I've been clicker training River since the age of 8 1/2 weeks, she's now 12 weeks and is really enjoying her training. She can sit, lie-down, roll-over and alternate paws in to my hand.

I'm just a bit stuck now. I've never done clicker training before. Both my partner and I have had pups all of our childhood, but this is the first furry baby of our own  I've watched LOTS of vidoes on Youtube and seem to be getting on well. I just need to know what I should be expecting from her at this really young age? I don't want to ask too much of her but at the same time I want to keep her training going and keep her busy, as she loves it! I know she's doing really well, but we've kind of hit a rock, and I'm not sure where to go from here. 

I don't want her to loose interest and become bored with me as I know my confusion is going to show in her while we train.

Any tips for steps in clicker training puppies would be welcome also things you've taught your pups at this age.

+ What treats do you guys use?

Thanks...

Free xx


----------



## Bentley's Mom (May 19, 2011)

River is such a smart girl  We taught Bentley to sit, down, shake, and wave. Once he started puppy class they taught drop it, leave it, take it, watch me (puppy focuses on looking at you vs. distractions) and stand. You could work on having her to go to a mat or her bed and lay down on command. Our trainer's advice was to keep the sessions short and have lots of fun with it because building a bond with your puppy should be fun. As for treats, we have a few. I use kibble to practice the things we know well, bil jac for things that need practice and boiled chicken that I make and cut into tiny cubes for things we are just starting to learn. I'm sure more experienced puppy people will be along to give you more ideas. Have fun.


----------



## Pilgrim (Jul 22, 2011)

How about calling her name with "Come? Once she moves towards you, click. When she arrives, don't C/T until she sits and looks at you. I think she is old enough to start this one.


----------



## MissFree (Aug 23, 2011)

Thank-you! I'll try some of those. I think we do need to work on eye contact. And we only ever train for about 5 minute sessions, maybe two a day. I'm going to try the chicken with her. It's just she's goes a bit mental when there's a really yummy treat on offer... But we'll give it a go, I'm sure she'll work well with that.

Thanks for your reply x


----------



## MissFree (Aug 23, 2011)

Pilgrim said:


> How about calling her name with "Come? Once she moves towards you, click. When she arrives, don't C/T until she sits and looks at you. I think she is old enough to start this one.

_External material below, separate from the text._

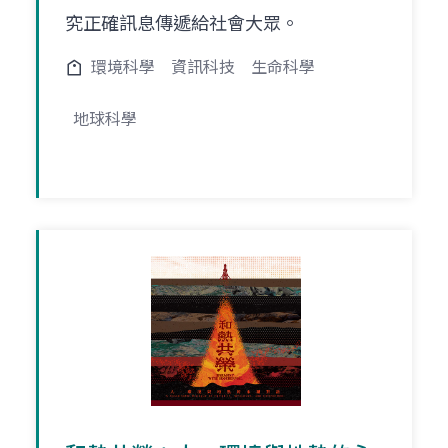
究正確訊息傳遞給社會大眾。
環境科學
資訊科技
生命科學
地球科學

Forgot to say she does 'come' but we do need to work on eye contact  Something for us to do tomorrow!


----------



## baileyboym22 (May 28, 2011)

This relates to Bello and I as well. I'm curious as to how people would work on eye contact? Other than calling name, waiting for gaze, working to extend holding gaze and reinforcing. Bello is so smart, he anticipates (and looks towards) my hands for treats, and this interfers with eye contact. He's doing great however and stopping and looking when called!


----------



## jackie_hubert (Jun 2, 2010)

baileyboym22 said:


> This relates to Bello and I as well. I'm curious as to how people would work on eye contact? Other than calling name, waiting for gaze, working to extend holding gaze and reinforcing.

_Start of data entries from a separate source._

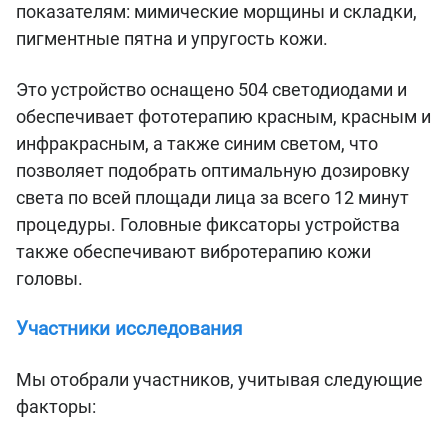
показателям: мимические морщины и складки,
пигментные пятна и упругость кожи.
Это устройство оснащено 504 светодиодами и
обеспечивает фототерапию красным, красным и
инфракрасным, а также синим светом, что
позволяет подобрать оптимальную дозировку
света по всей площади лица за всего 12 минут
процедуры. Головные фиксаторы устройства
также обеспечивают вибротерапию кожи
головы.
Участники исследования
Мы отобрали участников, учитывая следующие
факторы: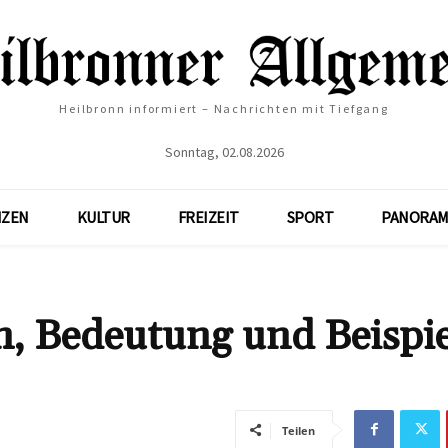
Heilbronn informiert – Nachrichten mit Tiefgang
Sonntag, 02.08.2026
NZEN
KULTUR
FREIZEIT
SPORT
PANORAM
on, Bedeutung und Beispie
Teilen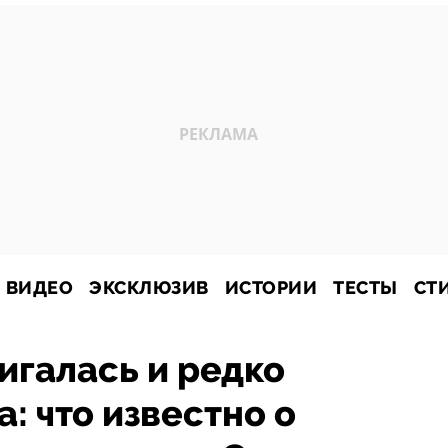
ВИДЕО
ЭКСКЛЮЗИВ
ИСТОРИИ
ТЕСТЫ
СТ
игалась и редко
: что известно о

You go it! Try simply reinforcing eye contact without calling his name once he gets it and then moving up to longer gazes and then to waving a treat in your hand but still maintaing eye contact.


----------



## jackie_hubert (Jun 2, 2010)

At 3 months old you can also use a clicker to train her to walk nicely on leash. Click when she looks at you while walking beside you. If you work on walking nicely now with consistency, you'll save yourself a lot of headache done the road. You can also work on targeting and on more complex tricks - just break things into components and string them together later on.


----------



## tippykayak (Oct 27, 2008)

Eye contact and attention are great to work on. I work with my guys on their names, even though they're fully grown and quite trained at this point. I want them to hear their names and snap right to looking for me, expecting something great to happen. It makes reliability, especially on recall, much easier. You train them to accept an interruption to their attention.

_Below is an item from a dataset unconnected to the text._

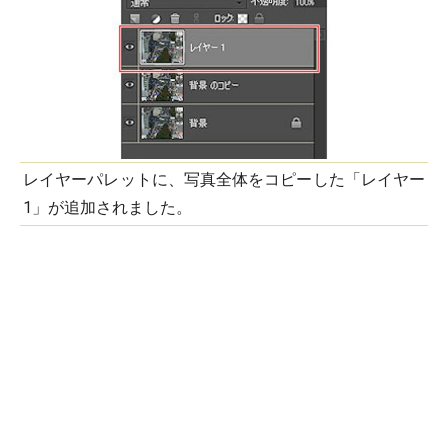
レイヤーパレットに、写真全体をコピーした「レイヤー
1」が追加されました。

If you're having this much fun training, might I suggest finding a center and taking a puppy class? You can then transition to basic obedience and even something like Rally O, which both helps you build a great relationship with your pup and a foundation for lifelong positive obedience. It is SO much fun to have a dog who loves to work, and it's fun to do classes and training sessions together.


----------